The NBA playoffs start this Saturday. While you might not be shaking with eager excitement by this fact, you might want to know who you would root for if you were interested. The best way to take an interest in a sport is to feel like you have a horse in the race.
Being a fan turns wins and losses into instances of unparalleled joy or abject hopelessness. So how can you pick a team to root for in the next couple of days? While fandom is often times determined geographically, and sometimes passed down hereditarily, I posit that it can also be determined by major. This article will serve as a guide pairing majors with NBA playoff teams.
English major – Chicago Bulls
This major-player pairing is based upon the compelling narrative of point guard Derrick Rose. The story writes itself. The then-struggling Bulls picked Rose, a hometown kid, first overall in the 2008 NBA draft despite only having a miniscule 1.7 percent chance of gaining the pick in the draft lottery.
A meteoric rise ensues as Rose wins rookie of the year, earns an all-star spot his sophomore year and leads the Bulls to the first overall seed the following year on his way to MVP honors. After signing a five year deal for $94.8 million, Rose falters. Injuries derail the next three years and lead to questions concerning Rose’s ability to serve as the key cog on a championship team.
He returns this year to a team primed for a run at the title, suffers another meniscus tear but ultimately decides to have it removed so that he can participate in the playoffs. The next few weeks will determine whether Rose can bring a championship back to the land of Jordan.
Theatre major – Los Angeles Clippers
At first glance this pairing makes sense because of Hollywood’s status as a destination for individuals interested in acting, screenwriting and film production. The team itself is seen by NBA writers, coaches and officiating personnel as having a flare for the “dramatic”. The Clippers lead the league in technical fouls, usually doled out when players try to show up referees by physically and vocally disagreeing with their in-game calls.
Point guard Chris Paul often times tries to act his way into a foul call by exaggerating contact between himself and a given defender. Paul as well as his superstar teammate Blake Griffin have both given acting a try as spokesmen for State Farm and Kia, respectively.

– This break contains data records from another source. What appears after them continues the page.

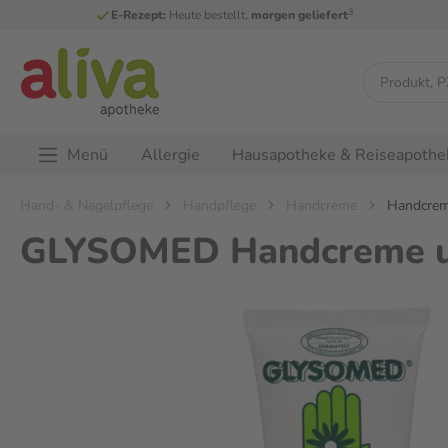
3
E-Rezept:
Heute bestellt,
morgen geliefert
Menü
Allergie
Hausapotheke & Reiseapothe
Hand- & Nagelpflege
Handpflege
Handcreme
Handcrem
GLYSOMED Handcreme un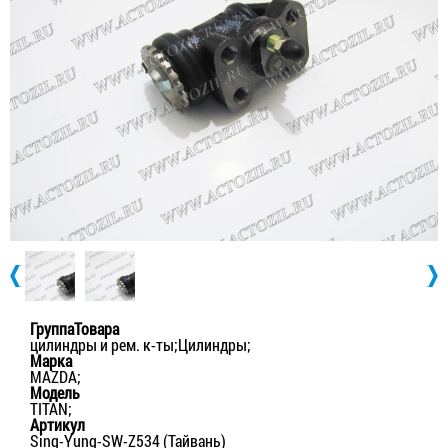
ГруппаТовара
цилиндры и рем. к-ты;Цилиндры;
Марка
MAZDA;
Модель
TITAN;
Артикул
Sing-Yung-SW-Z534 (Тайвань)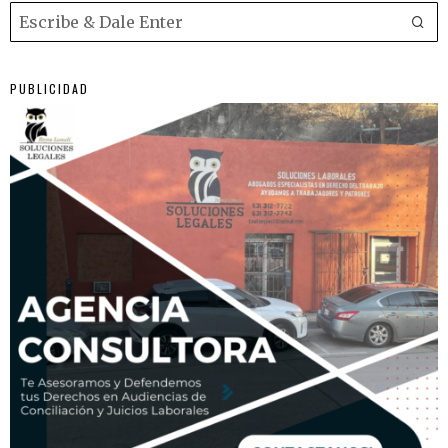
PUBLICIDAD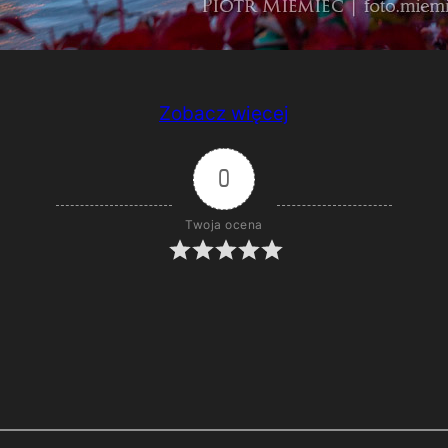
Zobacz więcej
0
Twoja ocena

International relations major – San Antonio Spurs
Think of the Spurs as a United Nations that actually works. Of the 15 players currently on the Spurs roster, eight are foreign born. Power forward Tim Duncan was born in the Virgin Islands if you want to be lenient and bump that figure up to nine. Altogether seven foreign countries are represented: France, Italy, Australia, New Zealand, Brazil, Argentina and Canada. Head coach Gregg Popovich even graduated from the United States Air Force Academy.
In true international relations fashion, American players have the largest impact on the Spurs. The transcendent defense of swingman Kawhi Leonard and steady greatness of Duncan make this team a favorite to take home the Larry O’Brien Trophy this summer.
Math major – Houston Rockets
Assembled by general manager Daryl Morey, known affectionately throughout the league as “dork Elvis,” the Rockets have solved basketball.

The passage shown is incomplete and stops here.